To adapt, the 1st Space Brigade is taking its six-person Army space support teams, or ARSSTs, and creating four-person space control planning teams, or SCPTs, Brooks said.

Space support teams “provide subject matter expertise on space support operations along with space-related capabilities, but focus on making war fighters more effective and efficient in their ability to shoot, move and communicate,” Brooks said. They integrate directly into a division or corps Army staff, he added.

In contrast, space control planning teams focus on “planning and integrating the full breadth of offensive and defensive space-control capabilities into schemes of operations, fires and maneuver for Army joint and coalition forces,” Brooks said.

He said space control capabilities are increasingly important because “they provide the joint force the ability to outmaneuver threat forces and provide options for commanders to fight at times and places of their choosing, creating multiple dilemmas for our adversaries.”

While the Army is transitioning the active battalion’s three Army space support teams into SCPTs, the brigade also has Reserve and National Guard battalions, and their ARSSTs will remain. The brigade activated the new teams at the beginning of this month.

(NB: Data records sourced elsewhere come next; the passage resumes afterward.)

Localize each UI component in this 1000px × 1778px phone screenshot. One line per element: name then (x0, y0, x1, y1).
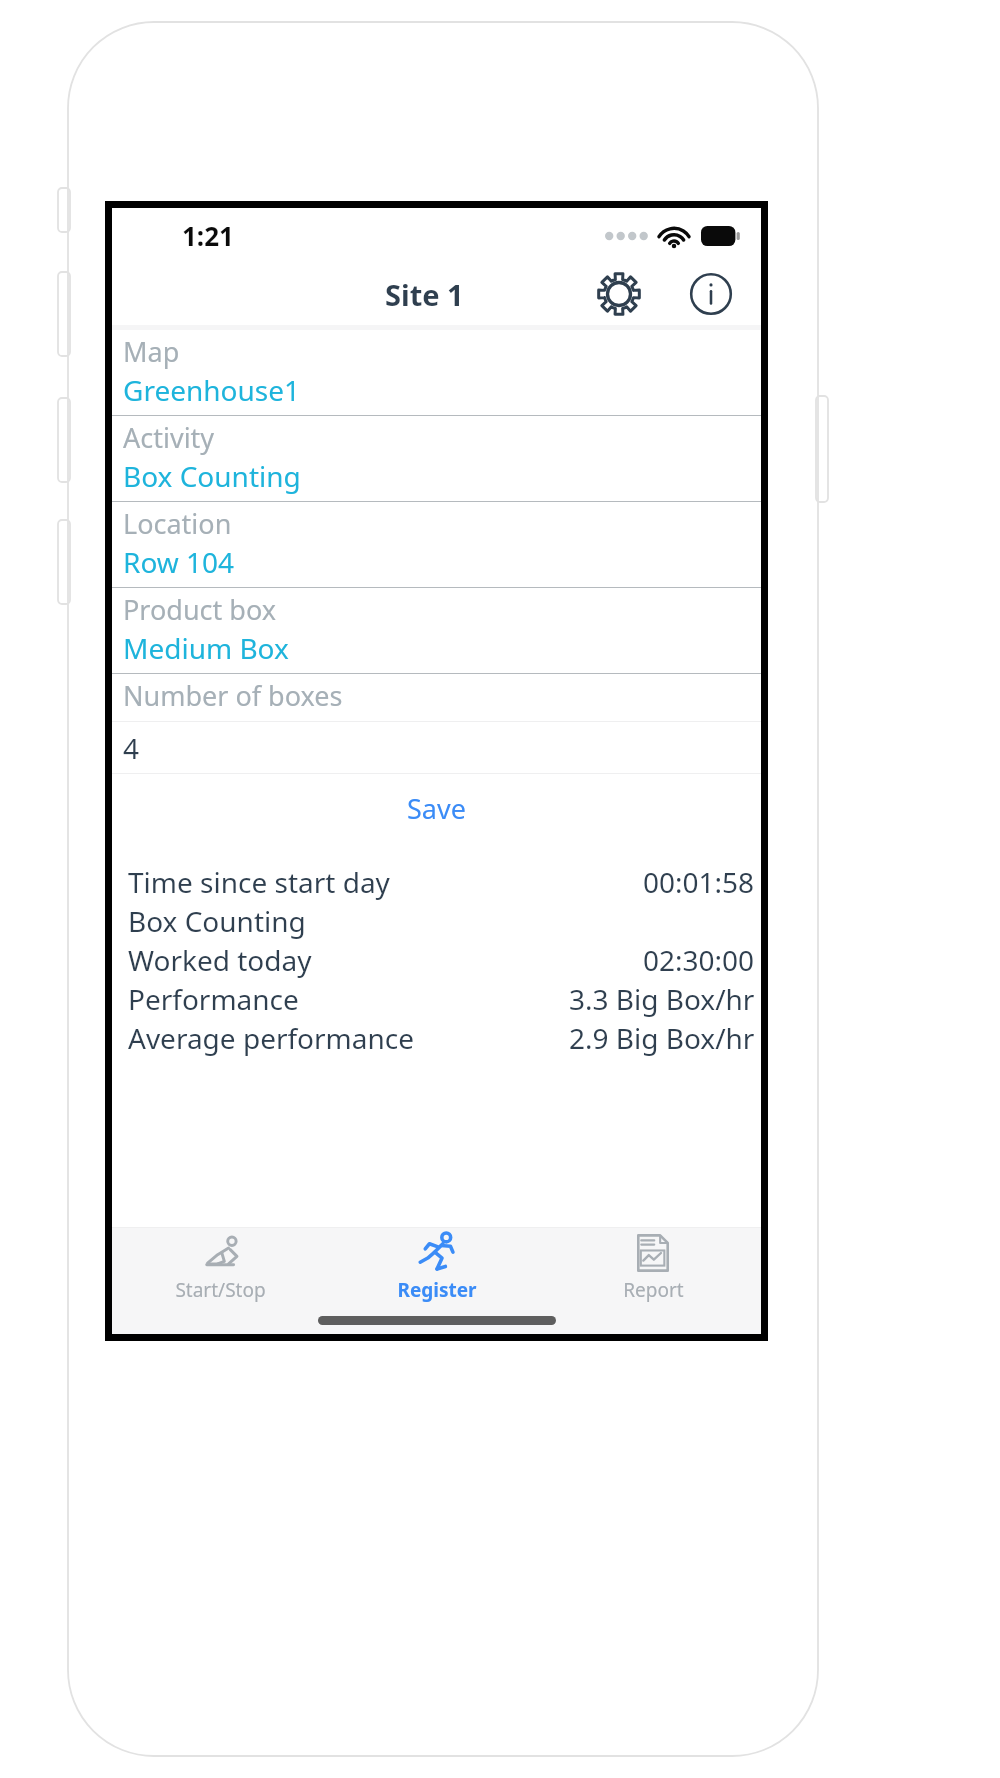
staticText: Report (623, 1277, 684, 1303)
button[interactable]: Settings (591, 266, 647, 322)
staticText: 02:30:00 (643, 941, 755, 979)
staticText: Location (123, 505, 232, 542)
button[interactable]: Product box (112, 588, 761, 674)
staticText: Save (407, 790, 466, 827)
staticText: 3.3 Big Box/hr (569, 980, 755, 1018)
staticText: Greenhouse1 (123, 371, 301, 409)
staticText: 4 (123, 729, 140, 767)
button[interactable]: Save (381, 780, 492, 837)
staticText: Register (397, 1277, 477, 1303)
staticText: Medium Box (123, 629, 289, 667)
staticText: Box Counting (128, 902, 306, 940)
staticText: Start/Stop (175, 1277, 266, 1303)
staticText: Performance (128, 980, 299, 1018)
staticText: Activity (123, 419, 215, 456)
staticText: Site 1 (385, 275, 464, 314)
button[interactable]: Map (112, 330, 761, 416)
staticText: Worked today (128, 941, 312, 979)
button[interactable]: Number of boxes (112, 674, 761, 774)
button[interactable]: Activity (112, 416, 761, 502)
staticText: Row 104 (123, 543, 235, 581)
button[interactable]: Report (545, 1228, 761, 1306)
staticText: 00:01:58 (643, 863, 755, 901)
button[interactable]: Info (683, 266, 739, 322)
staticText: Product box (123, 591, 276, 628)
button[interactable]: Start/Stop (112, 1228, 329, 1306)
staticText: Time since start day (128, 863, 390, 901)
staticText: 1:21 (182, 218, 234, 253)
staticText: Number of boxes (123, 677, 343, 714)
staticText: Box Counting (123, 457, 301, 495)
staticText: Map (123, 333, 180, 370)
button[interactable]: Register (329, 1228, 545, 1306)
staticText: Average performance (128, 1019, 415, 1057)
staticText: 2.9 Big Box/hr (569, 1019, 755, 1057)
button[interactable]: Location (112, 502, 761, 588)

The new space control planning teams “brings to bear not only the Army’s space-control capabilities, but the Navy, the Marines and the Space Force’s capabilities as well, so they’re truly a joint team,” Brooks said.

An SCPT, for example, might participate in a joint targeting process through which a commander wants to generate non-kinetic or nonlethal effects against an adversary, like harming a communications capability, Brooks said. The team would review available intelligence and identify the signals to target, as well as how to deny, disrupt or degrade adversaries’ communications.

With the SCPTs activated, the brigade is now eyeing training and certification programs and reviewing how it can get the right people into the organization, Brooks said.

Meanwhile, the Army is continuing to transfer its relatively new satellite operations brigade to the U.S. Space Force.

The 1st Space Brigade is the only space brigade in the Army. It has command over five missile defense batteries, with two in Japan and one each in Turkey, Israel and Saudi Arabia, according to Brooks. These batteries detect and discriminate ballistic missiles early in flight and provide precise tracking information for targeting by ballistic missile defense systems.

The active-duty battalion also has four theater missile warning companies and two space control companies, which cover a wide range of operations when they deploy.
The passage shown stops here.